Die Grünen-Abgeordnete Keller machte deutlich, dass dem ungarischen Kandidaten eine harte Anhörung bevorsteht. Das Parlament sei schon in der Vergangenheit nicht davor zurückgeschreckt, Bewerberinnen und Bewerber nach Hause zu schicken. „Dieses Recht wird sich das Parlament auch diesmal nicht nehmen lassen“, sagte Keller.

Grüne: Das war eine Provokation aus Budapest

Ungarn habe zwar das Recht auf einen Kommissar. „Doch es war eine klare Provokation von Orbán, den ehemaligen Justizminister zu schicken.“ Wenn die ungarische Regierung ihren Einfluss auf die EU-Kommission nutzen wolle, „dann sollte sie jemanden schicken, der oder die auch europäische Werte vertritt“, so Keller weiter.
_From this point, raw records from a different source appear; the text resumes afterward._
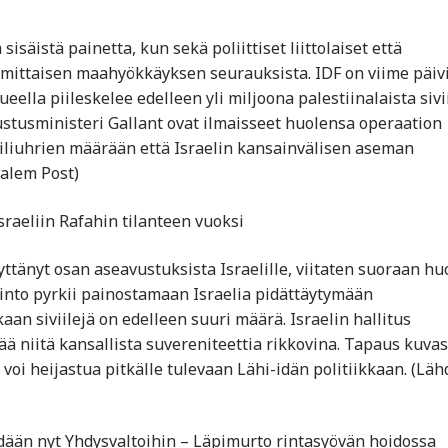
äistä painetta, kun sekä poliittiset liittolaiset että
simittaisen maahyökkäyksen seurauksista. IDF on viime päiv
ella piileskelee edelleen yli miljoona palestiinalaista sivii
ustusministeri Gallant ovat ilmaisseet huolensa operaation
viiliuhrien määrään että Israelin kansainvälisen aseman
alem Post)
sraeliin Rafahin tilanteen vuoksi
ttänyt osan aseavustuksista Israelille, viitaten suoraan huo
llinto pyrkii painostamaan Israelia pidättäytymään
an siviilejä on edelleen suuri määrä. Israelin hallitus
tää niitä kansallista suvereniteettia rikkovina. Tapaus kuva
a voi heijastua pitkälle tulevaan Lähi-idän politiikkaan. (Läh
edään nyt Yhdysvaltoihin – Läpimurto rintasyövän hoidossa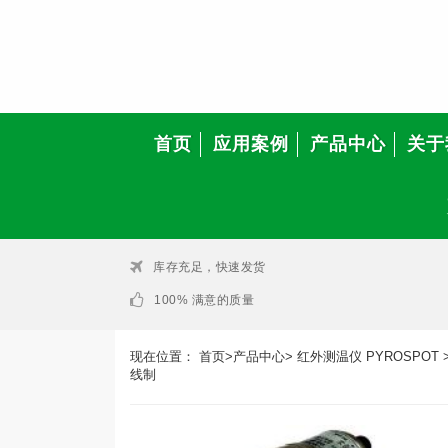
首页
应用案例
产品中心
关于
库存充足，快速发货
100% 满意的质量
现在位置：
首页
>
产品中心
>
红外测温仪 PYROSPOT
线制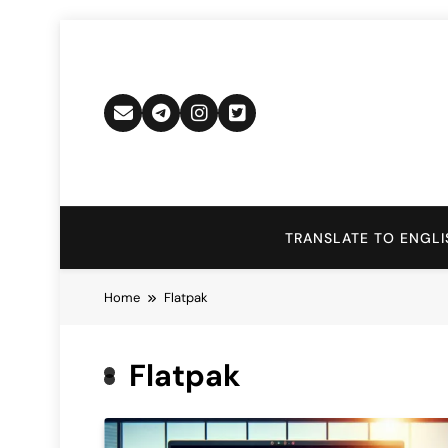
Skip
to
content
TRANSLATE TO ENGLI
Home
Flatpak
Flatpak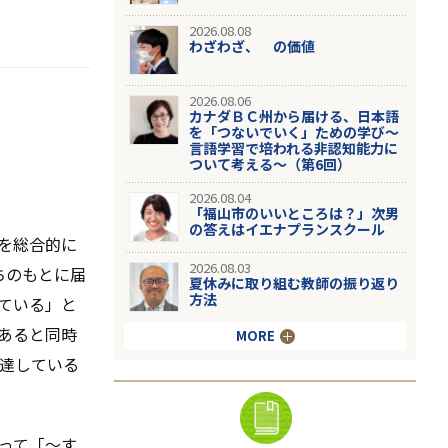
2026.08.08
わざわざ、 の価値
2026.08.06
カナダＢＣ州から届ける、日本語
を「つないでいく」ための学び～
言語学習で培われる非認知能力に
ついて考える～（第6回）
2026.08.04
「福山市のいいところは？」次男
の答えはイエナプランスクール
を総合的に
2026.08.03
ちのもとに届
夏休みに取り組む教師の振り返り
方法
ている」と
あると同時
MORE
達している
って「～す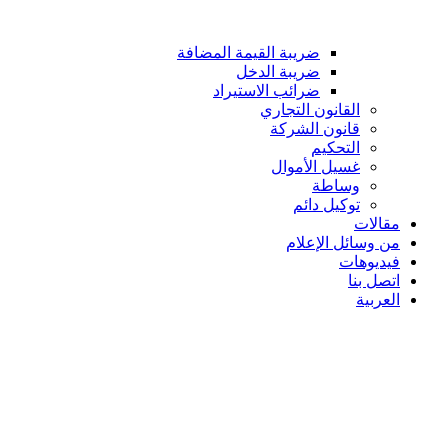
ضريبة القيمة المضافة
ضريبة الدخل
ضرائب الاستيراد
القانون التجاري
قانون الشركة
التحكيم
غسيل الأموال
وساطة
توكيل دائم
مقالات
من وسائل الإعلام
فيديوهات
اتصل بنا
العربية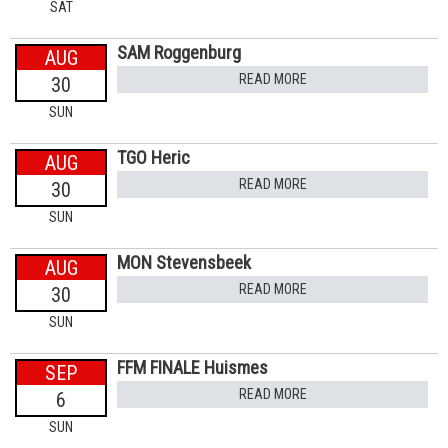
SAT
SAM Roggenburg
AUG
READ MORE
30
SUN
TGO Heric
AUG
READ MORE
30
SUN
MON Stevensbeek
AUG
READ MORE
30
SUN
FFM FINALE Huismes
SEP
READ MORE
6
SUN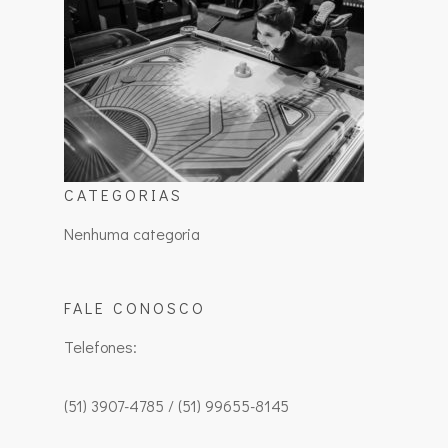
CATEGORIAS
Nenhuma categoria
FALE CONOSCO
Telefones:
(51) 3907-4785 / (51) 99655-8145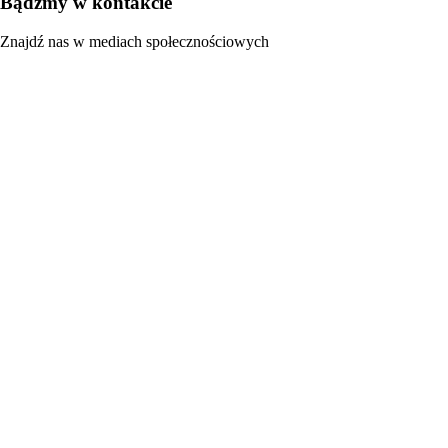
Bądźmy w kontakcie
Znajdź nas w mediach społecznościowych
Sozialdemokraten und Grüne zusammen haben nicht genügend Stimmen im Europaparlament, um Trócsányi die Karriere in der EU-Kommission zu vermasseln. Es kommt auf die Konservativen von der Europäischen Volkspartei (EVP) an. Die Mehrheit der Abgeordneten, so hieß es aus Parteikreisen, könne sich aller Voraussicht nach ebenfalls nicht vorstellen, dass Trócsányi ungeschoren aus den Anhörungen herauskommt.

Die EVP hatte im Frühjahr nach monatelangen Querelen gehandelt und die Mitgliedschaft der Orban-Partei Fidesz, der auch Trócsányi angehört, in der konservativen Parteienfamilie suspendiert.